Chrome already warns users when they attempt to reuse passwords in the built-in Password Checkup tool. This is designed to stop the same email address and password combination cropping up time and time again for different online accounts. You can check your details right now by visiting passwords.google.com.
While that might make it easier to login, it means hackers could gain access to a whole heap of accounts with a single set of details.
Building on this, Google will now include the same feature inside the Chrome browser, so whenever you log into a website with the same password or email address as you’ve already used for another online account, Google will flag-up the potential security risk.
Not only that, but Google Chrome can also now inform you as soon as your password crops-up in a batch of leaked data shared online by criminals. To do this, Google monitors a whole host of sites known to be used by cybercriminals to dump stolen usernames, email address and passwords to enable others to login and attempt to break into online accounts.
If you’d rather not use the feature, it can be enabled and disabled in the sync settings in Chrome.

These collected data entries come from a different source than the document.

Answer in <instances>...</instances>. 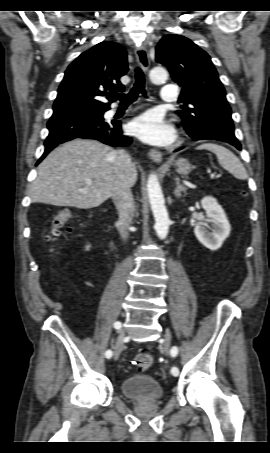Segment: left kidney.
<instances>
[{"label":"left kidney","mask_w":270,"mask_h":453,"mask_svg":"<svg viewBox=\"0 0 270 453\" xmlns=\"http://www.w3.org/2000/svg\"><path fill=\"white\" fill-rule=\"evenodd\" d=\"M201 205L206 212L207 219L195 226L194 234L203 246L211 251H216L229 236L231 226L223 208L215 198L204 197L201 200Z\"/></svg>","instance_id":"1"}]
</instances>
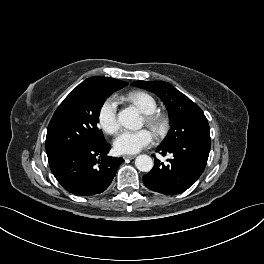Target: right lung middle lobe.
Listing matches in <instances>:
<instances>
[{
    "instance_id": "dd1d6c3e",
    "label": "right lung middle lobe",
    "mask_w": 264,
    "mask_h": 264,
    "mask_svg": "<svg viewBox=\"0 0 264 264\" xmlns=\"http://www.w3.org/2000/svg\"><path fill=\"white\" fill-rule=\"evenodd\" d=\"M123 88L106 83L82 82L56 109L47 130V155L74 145L101 146L106 143L98 128L106 98Z\"/></svg>"
}]
</instances>
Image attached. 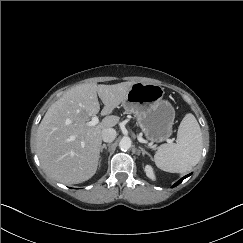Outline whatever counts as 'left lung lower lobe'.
Returning <instances> with one entry per match:
<instances>
[{"instance_id": "1", "label": "left lung lower lobe", "mask_w": 243, "mask_h": 243, "mask_svg": "<svg viewBox=\"0 0 243 243\" xmlns=\"http://www.w3.org/2000/svg\"><path fill=\"white\" fill-rule=\"evenodd\" d=\"M190 175H191V174H189V175L183 177L182 179H180L178 182H176V183L173 185V187H175V186H177L178 184H180L186 177H188V176H190Z\"/></svg>"}]
</instances>
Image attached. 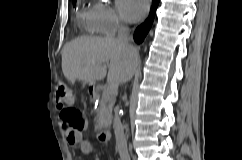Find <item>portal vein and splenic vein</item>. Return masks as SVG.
<instances>
[{
    "mask_svg": "<svg viewBox=\"0 0 242 160\" xmlns=\"http://www.w3.org/2000/svg\"><path fill=\"white\" fill-rule=\"evenodd\" d=\"M111 90L109 88L105 89L102 93V97L104 99H109L110 98V95H111Z\"/></svg>",
    "mask_w": 242,
    "mask_h": 160,
    "instance_id": "obj_1",
    "label": "portal vein and splenic vein"
}]
</instances>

Google says it’s using strongly encrypted copies of any passwords to match them –so your details won’t be at risk with all of these comparisons and checks going on behind-the-scenes with your web browser. That said, it’s nice the Mountain View-based company has provided the option to stop the practice. Although, if you’re in the habit of reusing the same details for multiple accounts – or have had your login credentials stolen in the past, it’s well worth leaving this option enabled.
And finally, Google is also boosting is phishing protections. Phishing is the nefarious practice of tricking users into handing over sensitive information – like login details, or financial information. This allows cybercriminals to siphon off important details and use them to login to your accounts.
In the past, we’ve seen fake iTunes, Gmail and Netflix login pages designed to trick users into inputting their details. Chrome already flags-up any suspicious phishing sites, but Google says it’s improving the process behind the scenes to make it more accurate. Google currently updates a local blacklist of websites every 30 minutes. To avoid detection, some phishing sites have learnt to switch domains very quickly or hide completely from Google’s web crawlers – allowing them to slip under the 30-minute refresh window and leaving users unwarned about the dangers.
To solve this, Chrome will now anonymously check the URL of any websites you visit that aren’t on its safe-list – a local list of thousands of popular websites known to be safe that are downloaded when you install Chrome on your machine. According to Google, this new process has resulted in a 30 percent increase in protection as users are now warned about newly discovered malicious sites as soon as possible, rather than in 30-minute batches.
Google Chrome should update itself automatically. But you can check you’re running the correct version by clicking on the three-dots in the top right-hand corner of any browser window and clicking on Settings in the dropdown. This menu will then tell you the current version you’re running, with the option to Update Chrome if you’ve missed out on Chrome 79.